[Transcribed page contents]
———

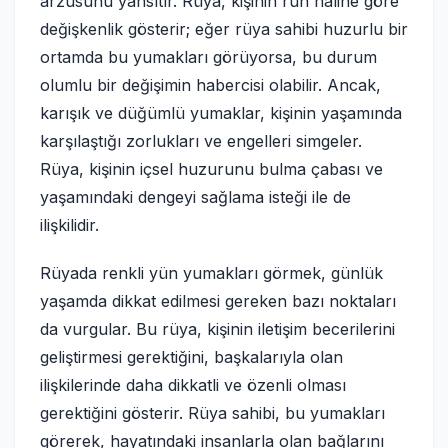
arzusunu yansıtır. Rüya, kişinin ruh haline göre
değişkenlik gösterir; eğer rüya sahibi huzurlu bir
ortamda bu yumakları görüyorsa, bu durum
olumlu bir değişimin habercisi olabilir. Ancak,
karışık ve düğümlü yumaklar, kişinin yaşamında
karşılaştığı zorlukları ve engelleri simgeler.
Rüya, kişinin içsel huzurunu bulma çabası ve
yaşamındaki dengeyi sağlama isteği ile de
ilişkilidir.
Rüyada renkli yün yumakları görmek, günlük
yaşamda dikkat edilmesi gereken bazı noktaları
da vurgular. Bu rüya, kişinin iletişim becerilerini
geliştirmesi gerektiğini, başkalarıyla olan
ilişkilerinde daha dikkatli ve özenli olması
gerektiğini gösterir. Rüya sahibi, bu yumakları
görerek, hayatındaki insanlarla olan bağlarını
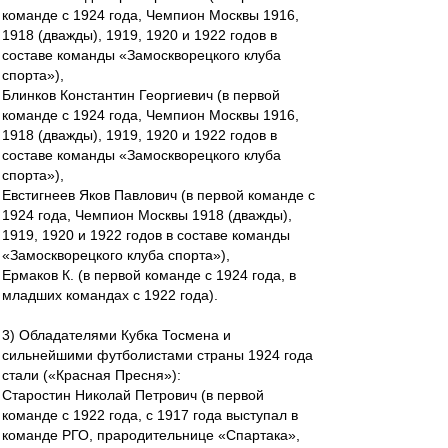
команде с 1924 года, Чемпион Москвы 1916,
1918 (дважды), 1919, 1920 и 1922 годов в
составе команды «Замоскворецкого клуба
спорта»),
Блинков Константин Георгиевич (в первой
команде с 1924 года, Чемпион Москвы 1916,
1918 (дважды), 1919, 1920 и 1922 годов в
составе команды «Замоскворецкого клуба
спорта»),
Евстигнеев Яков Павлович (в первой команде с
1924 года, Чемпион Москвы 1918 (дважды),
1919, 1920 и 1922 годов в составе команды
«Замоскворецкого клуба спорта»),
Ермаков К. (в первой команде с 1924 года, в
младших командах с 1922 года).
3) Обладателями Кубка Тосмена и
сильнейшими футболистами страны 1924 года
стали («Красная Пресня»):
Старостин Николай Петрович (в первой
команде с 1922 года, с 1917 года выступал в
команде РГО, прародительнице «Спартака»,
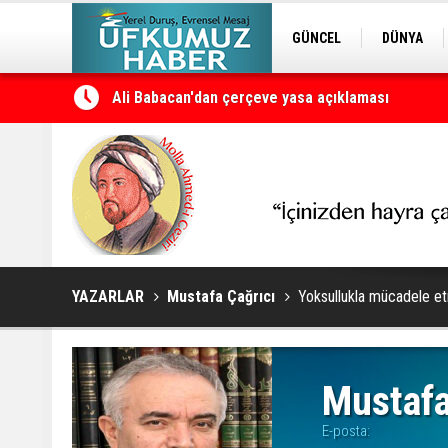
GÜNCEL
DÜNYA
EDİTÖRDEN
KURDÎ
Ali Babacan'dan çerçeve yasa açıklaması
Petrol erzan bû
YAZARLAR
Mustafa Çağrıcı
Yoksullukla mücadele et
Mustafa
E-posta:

———

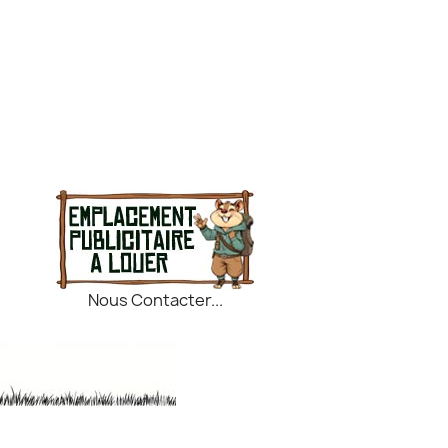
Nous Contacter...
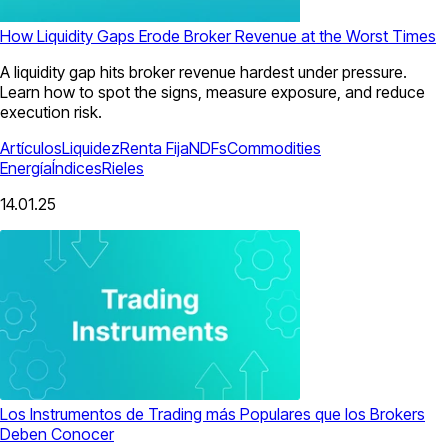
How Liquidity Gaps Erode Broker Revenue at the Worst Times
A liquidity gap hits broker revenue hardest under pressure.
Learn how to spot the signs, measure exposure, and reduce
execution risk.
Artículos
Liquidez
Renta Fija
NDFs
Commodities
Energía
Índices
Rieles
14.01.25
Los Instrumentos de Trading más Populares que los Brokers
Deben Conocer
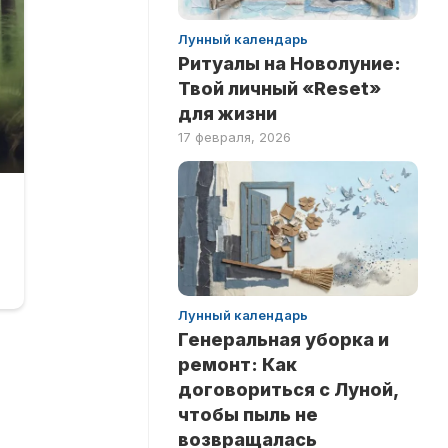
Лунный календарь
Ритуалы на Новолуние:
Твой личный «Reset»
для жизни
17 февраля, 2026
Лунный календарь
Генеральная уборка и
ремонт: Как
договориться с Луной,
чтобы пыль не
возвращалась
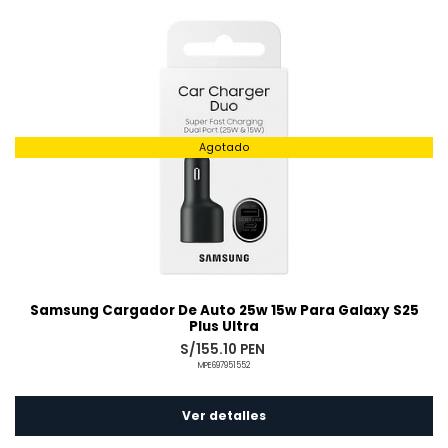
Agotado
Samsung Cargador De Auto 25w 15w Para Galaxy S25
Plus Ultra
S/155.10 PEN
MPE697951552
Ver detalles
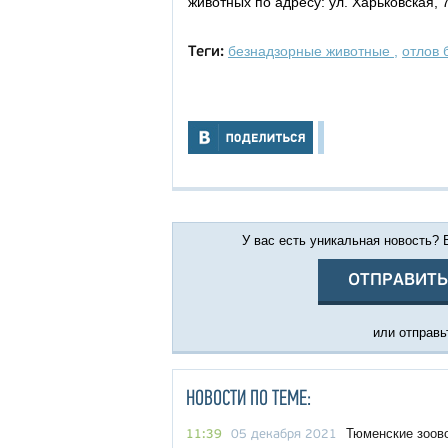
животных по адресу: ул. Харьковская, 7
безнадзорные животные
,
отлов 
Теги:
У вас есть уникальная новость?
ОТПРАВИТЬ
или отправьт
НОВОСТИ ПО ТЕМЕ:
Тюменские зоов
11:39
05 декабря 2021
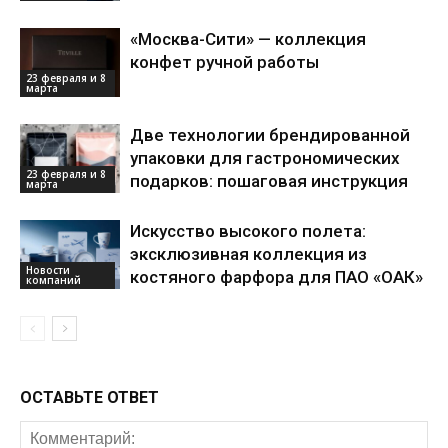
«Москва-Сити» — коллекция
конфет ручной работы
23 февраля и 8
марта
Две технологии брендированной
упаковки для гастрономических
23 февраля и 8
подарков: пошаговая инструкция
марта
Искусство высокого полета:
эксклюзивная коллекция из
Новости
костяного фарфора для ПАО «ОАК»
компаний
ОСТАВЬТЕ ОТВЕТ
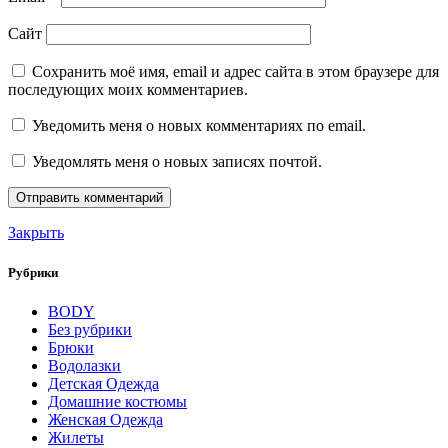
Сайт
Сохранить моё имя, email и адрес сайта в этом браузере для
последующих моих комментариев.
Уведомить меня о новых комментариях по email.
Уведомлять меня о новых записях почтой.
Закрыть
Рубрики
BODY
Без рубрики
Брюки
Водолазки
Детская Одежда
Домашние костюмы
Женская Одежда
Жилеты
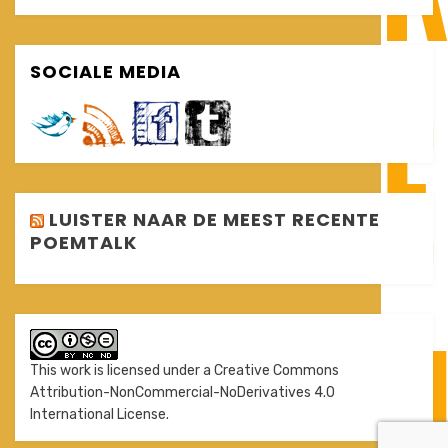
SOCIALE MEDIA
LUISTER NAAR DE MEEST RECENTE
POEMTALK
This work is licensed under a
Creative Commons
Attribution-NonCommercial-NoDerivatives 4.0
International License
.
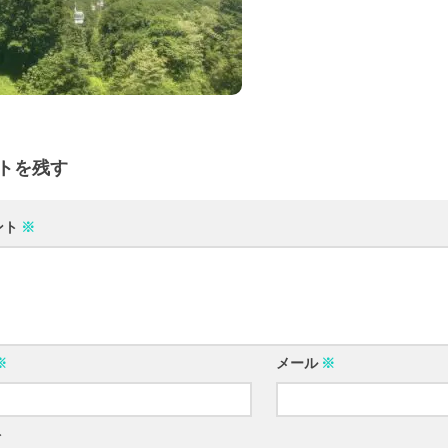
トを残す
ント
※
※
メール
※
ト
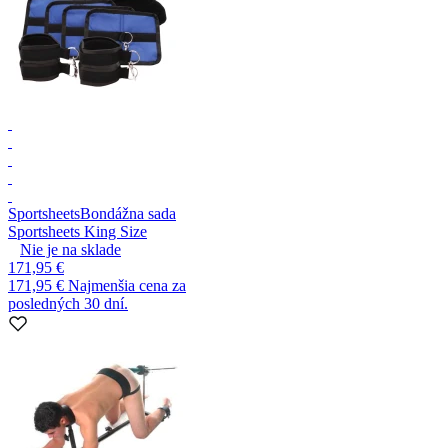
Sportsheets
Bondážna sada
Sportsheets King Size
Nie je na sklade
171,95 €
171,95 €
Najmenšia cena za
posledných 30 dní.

———

## What is expected
Collect every line from the records above that contains the word "olan".

## Result of the task
geliştirmesi gerektiğini, başkalarıyla olan
görerek, hayatındaki insanlarla olan bağlarını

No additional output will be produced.